Apenas a fome não me abandona agora, como irmã de todo este cansaço que corrói o rosto e as olheiras fundas. Apenas a fome me acompanha, a fome de sabores doces e palavras, de verdades e olhares cúmplices, ou então de novas paisagens e ruídos, que mostrem outros mundos e novos temas.

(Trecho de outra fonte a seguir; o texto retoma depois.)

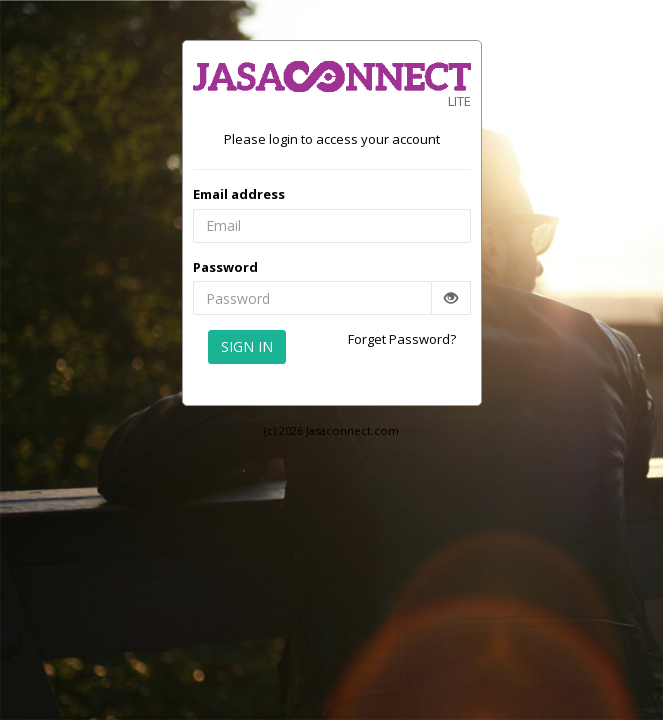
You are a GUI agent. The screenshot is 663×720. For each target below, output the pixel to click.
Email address (239, 194)
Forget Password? (402, 339)
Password (225, 267)
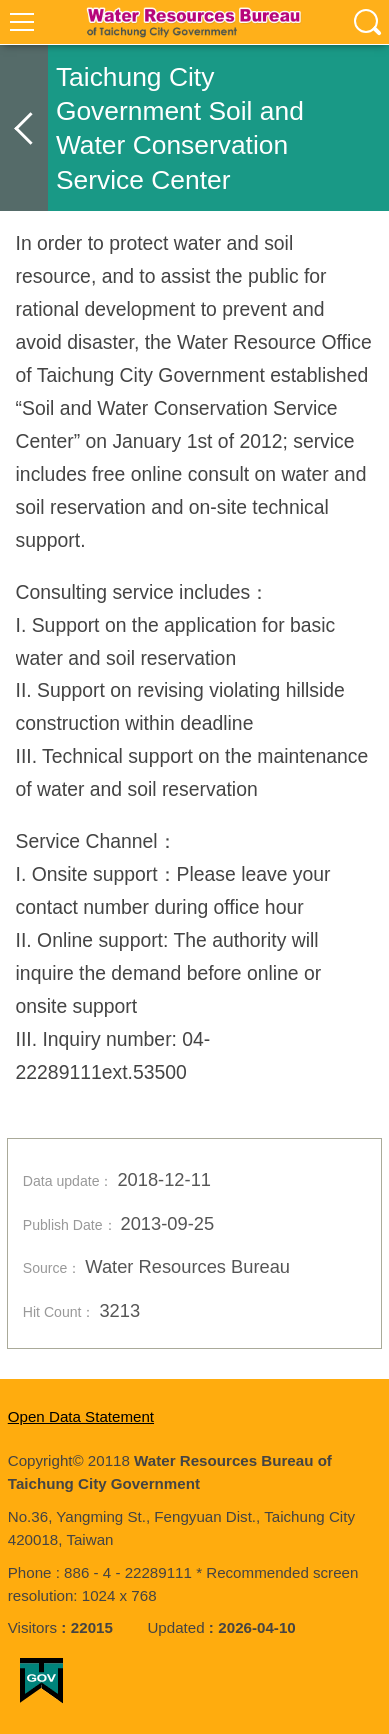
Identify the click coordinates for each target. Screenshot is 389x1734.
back (24, 128)
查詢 (367, 22)
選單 (22, 22)
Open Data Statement (81, 1416)
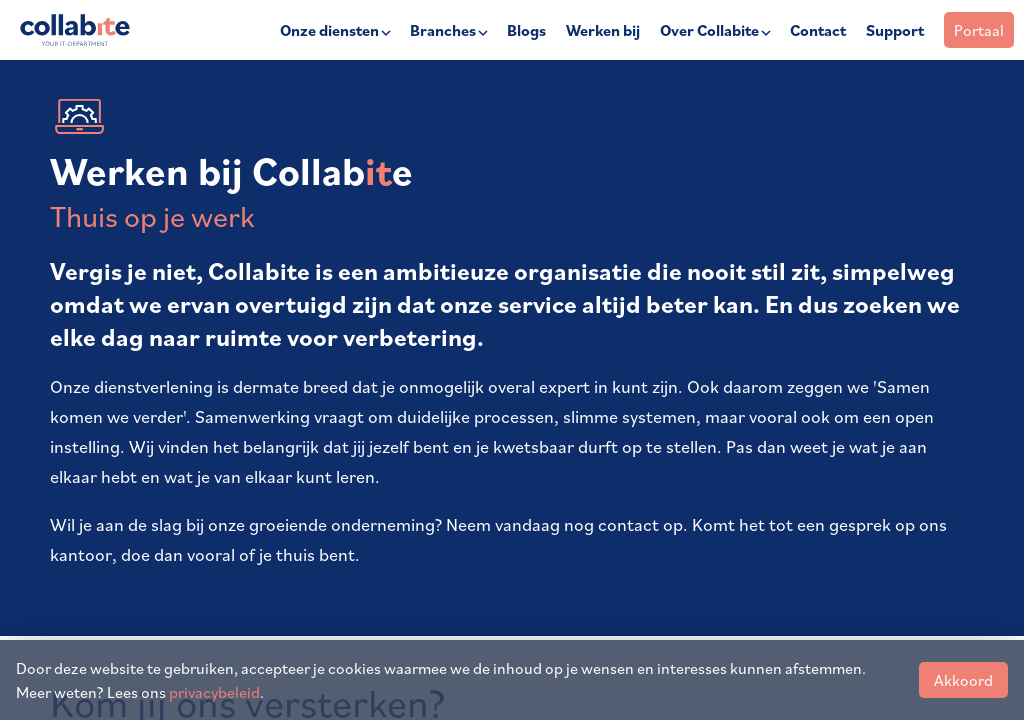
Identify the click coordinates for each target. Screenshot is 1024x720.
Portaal (979, 30)
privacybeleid (214, 692)
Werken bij (603, 30)
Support (895, 30)
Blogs (526, 30)
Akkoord (963, 680)
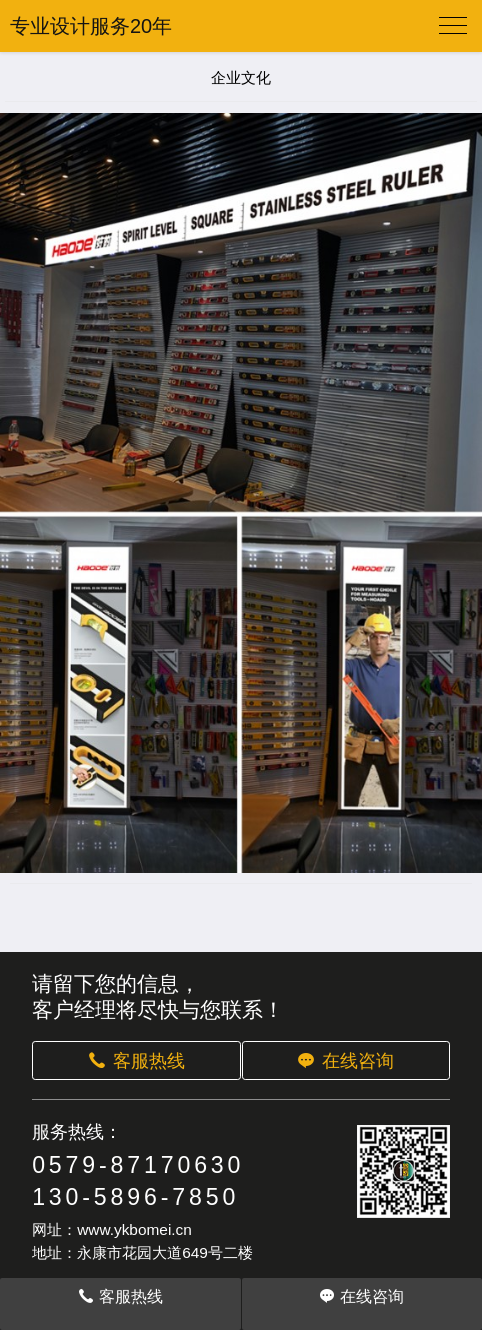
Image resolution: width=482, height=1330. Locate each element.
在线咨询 (345, 1061)
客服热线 (136, 1061)
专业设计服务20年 (91, 26)
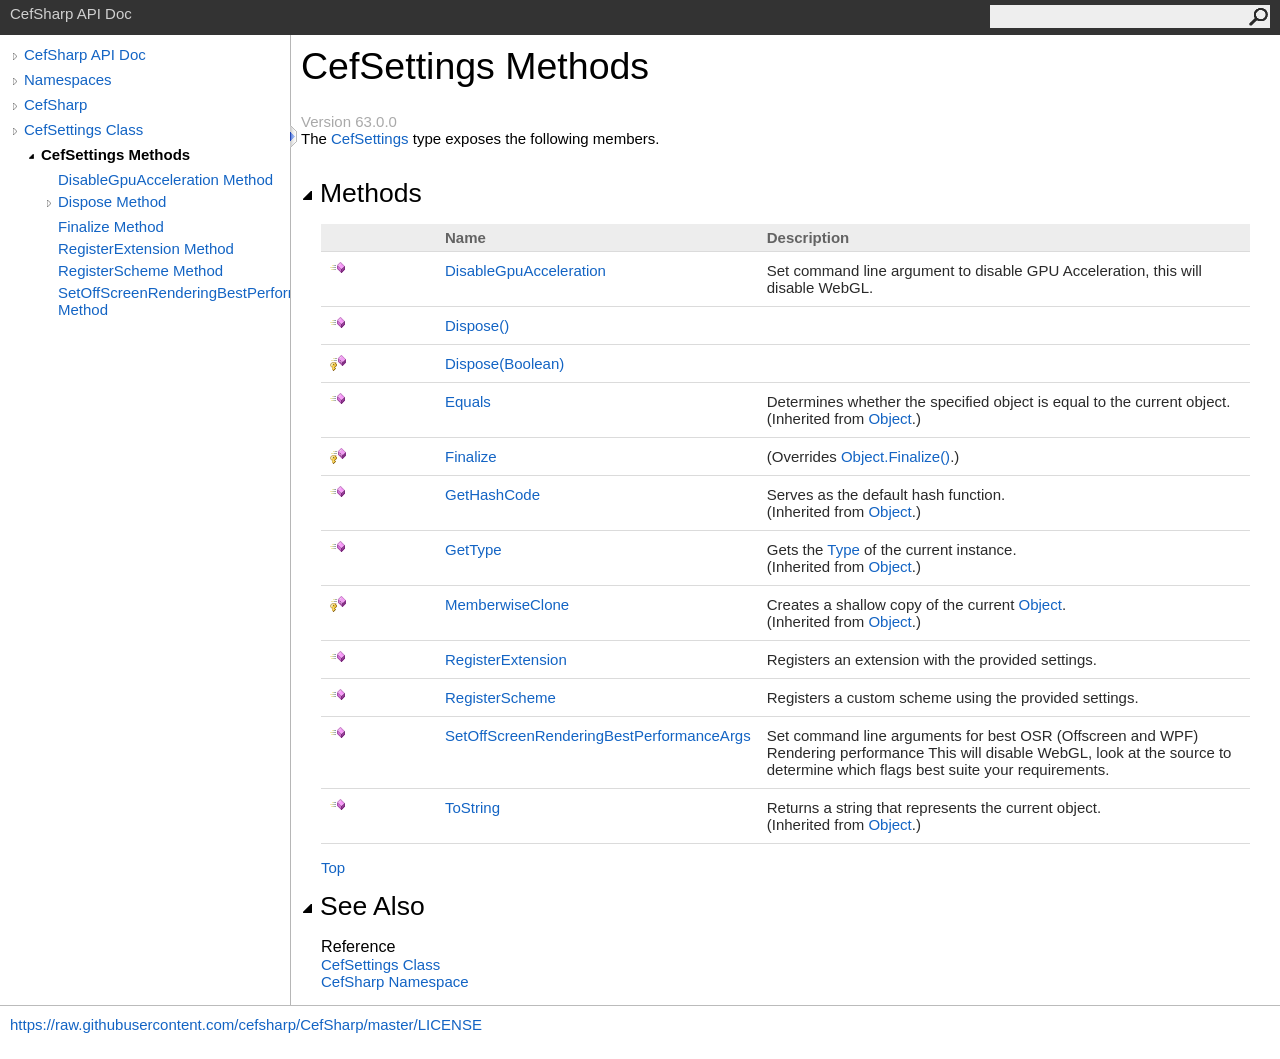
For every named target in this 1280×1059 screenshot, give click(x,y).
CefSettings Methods (115, 154)
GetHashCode (492, 494)
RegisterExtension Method (146, 248)
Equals (468, 401)
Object (889, 418)
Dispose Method (112, 201)
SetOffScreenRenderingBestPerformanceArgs (598, 735)
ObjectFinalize (895, 456)
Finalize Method (111, 226)
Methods (361, 193)
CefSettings (370, 138)
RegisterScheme (500, 697)
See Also (363, 906)
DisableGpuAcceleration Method (165, 179)
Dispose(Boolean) (504, 363)
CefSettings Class (83, 129)
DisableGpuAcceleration (525, 270)
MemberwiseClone (507, 604)
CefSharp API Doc (85, 54)
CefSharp (55, 104)
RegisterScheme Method (140, 270)
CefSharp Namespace (395, 981)
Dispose (477, 325)
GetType (473, 549)
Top (333, 867)
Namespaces (68, 79)
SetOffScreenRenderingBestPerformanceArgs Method (174, 301)
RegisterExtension (506, 659)
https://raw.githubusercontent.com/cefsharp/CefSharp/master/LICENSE (246, 1024)
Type (843, 549)
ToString (472, 807)
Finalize (471, 456)
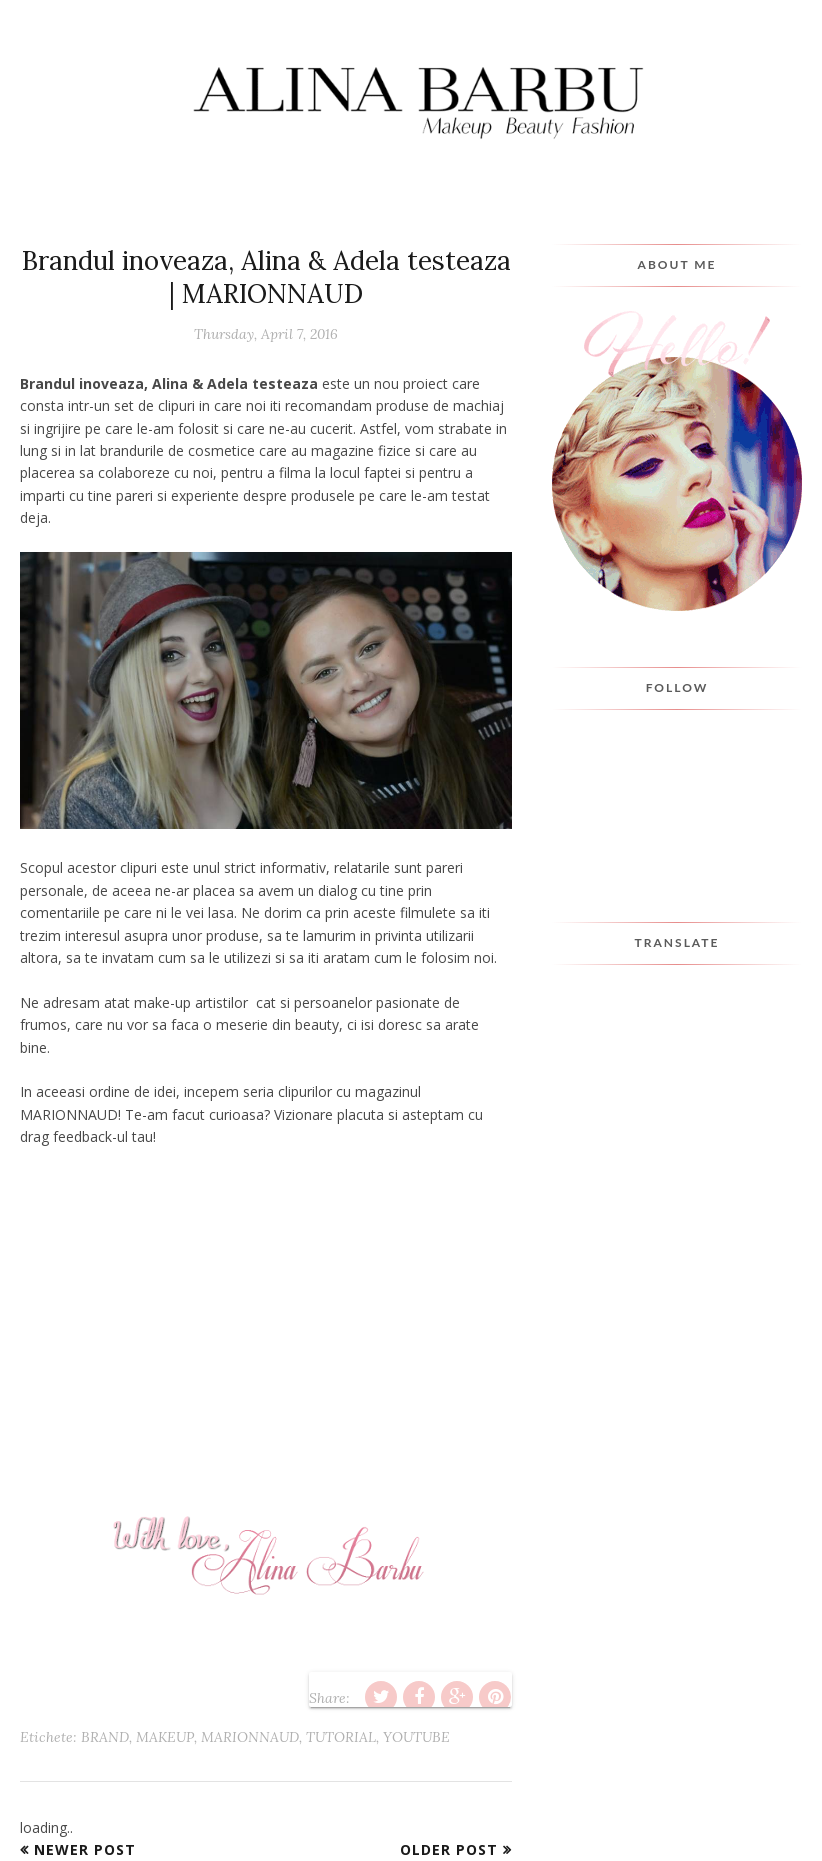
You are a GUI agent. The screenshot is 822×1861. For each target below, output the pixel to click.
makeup (165, 1737)
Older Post (449, 1849)
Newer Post (85, 1849)
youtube (416, 1737)
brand (105, 1737)
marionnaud (250, 1737)
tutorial (341, 1737)
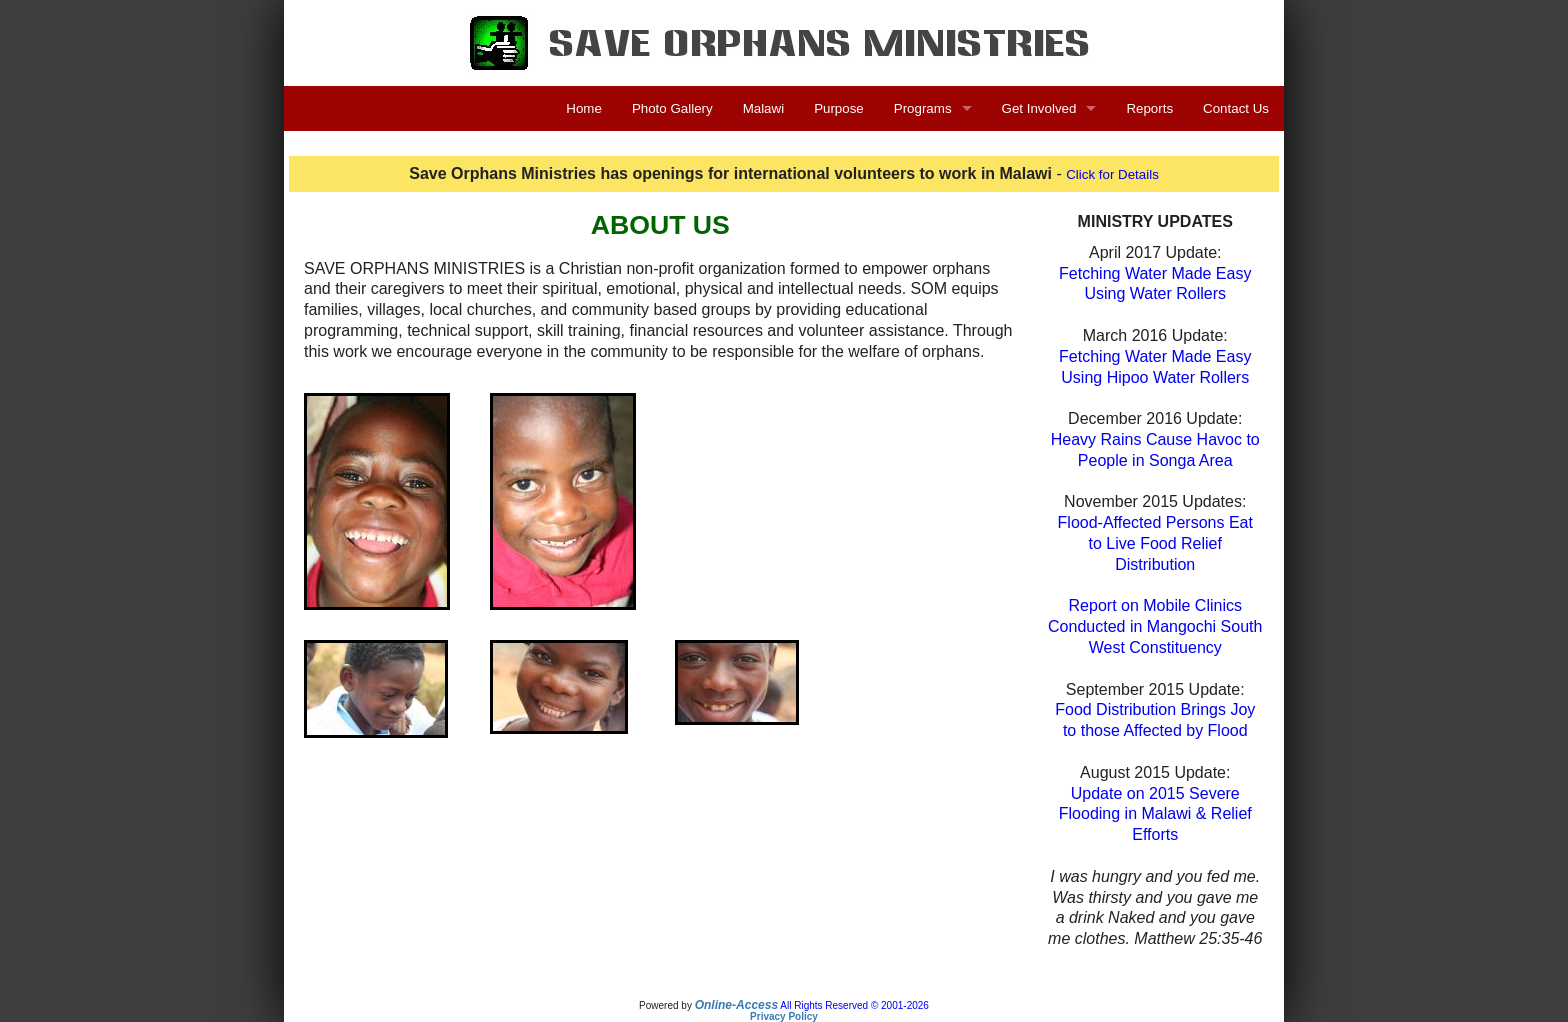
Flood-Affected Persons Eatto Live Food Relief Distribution (1155, 543)
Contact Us (1236, 108)
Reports (1149, 108)
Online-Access (736, 1005)
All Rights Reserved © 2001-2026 (854, 1005)
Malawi (763, 108)
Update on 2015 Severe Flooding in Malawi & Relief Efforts (1155, 814)
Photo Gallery (672, 108)
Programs (923, 108)
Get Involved (1039, 108)
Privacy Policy (784, 1016)
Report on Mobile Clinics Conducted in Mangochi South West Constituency (1155, 626)
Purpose (839, 108)
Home (584, 108)
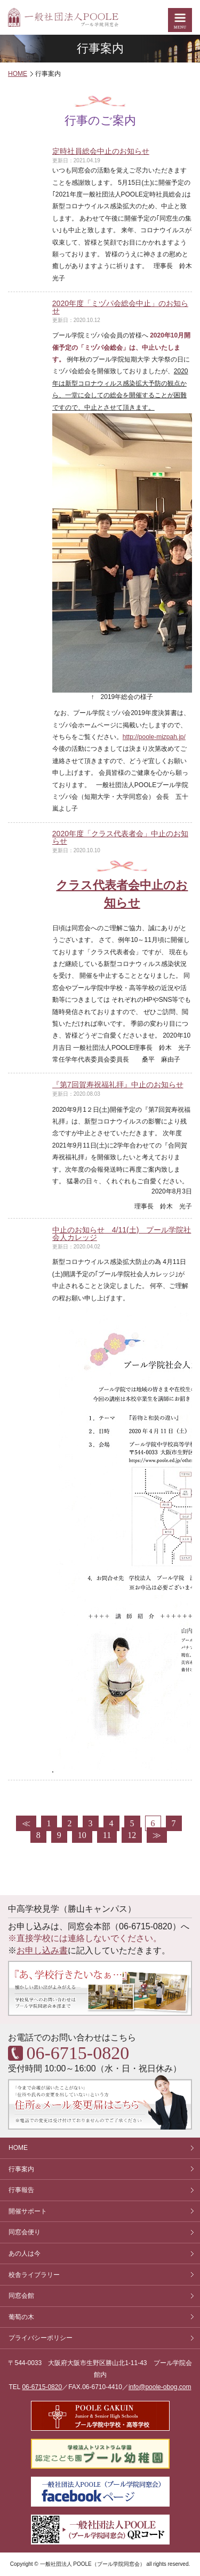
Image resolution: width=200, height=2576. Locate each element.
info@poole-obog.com (160, 2387)
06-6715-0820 (42, 2387)
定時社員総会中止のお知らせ (100, 151)
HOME (17, 73)
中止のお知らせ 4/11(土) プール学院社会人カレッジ (121, 1234)
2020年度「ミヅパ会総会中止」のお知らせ (120, 307)
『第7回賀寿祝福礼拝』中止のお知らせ (117, 1084)
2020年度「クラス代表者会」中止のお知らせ (120, 837)
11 (107, 1835)
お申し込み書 (42, 1950)
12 (131, 1835)
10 (82, 1835)
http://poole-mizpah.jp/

Encha-se então de palavras assombrosas a alvura da página, de predicados indefinidos e imagens de difícil alcance, pois já não há lugar a frases simples ou apenas harmoniosas, que é sempre nas entrelinhas que mora a verdadeira verdade, nelas fez o seu lar e dele apenas se separa quando a voz doce de algum desejo incensato a chama, suplicando por que se abra um caminho ou por que nasça um abraço.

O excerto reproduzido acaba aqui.